Directions for this task.
Among the entries that follow, the required portion opens with the line containing "EN SAVOIR PLUS / FAIRE UN DON" and closes with the line containing "ATLAS DU CONFLIT ISRAÉLO-ARABE". Give that portion again exactly, and nothing else.

Working data.
........

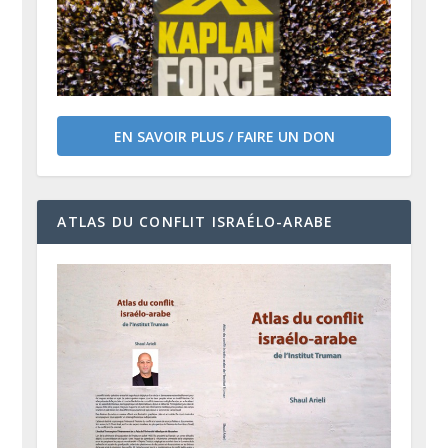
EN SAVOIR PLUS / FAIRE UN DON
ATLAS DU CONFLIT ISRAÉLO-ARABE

........

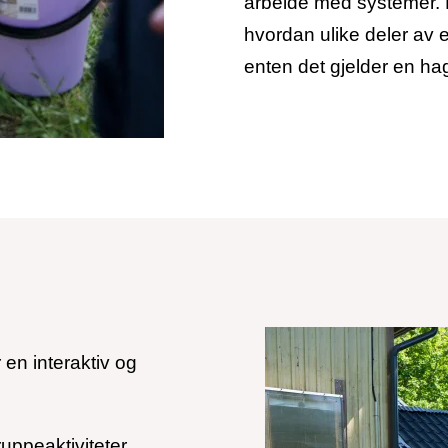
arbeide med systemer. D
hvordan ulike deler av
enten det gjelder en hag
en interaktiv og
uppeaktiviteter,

........

Answer for the task.
EN SAVOIR PLUS / FAIRE UN DON
ATLAS DU CONFLIT ISRAÉLO-ARABE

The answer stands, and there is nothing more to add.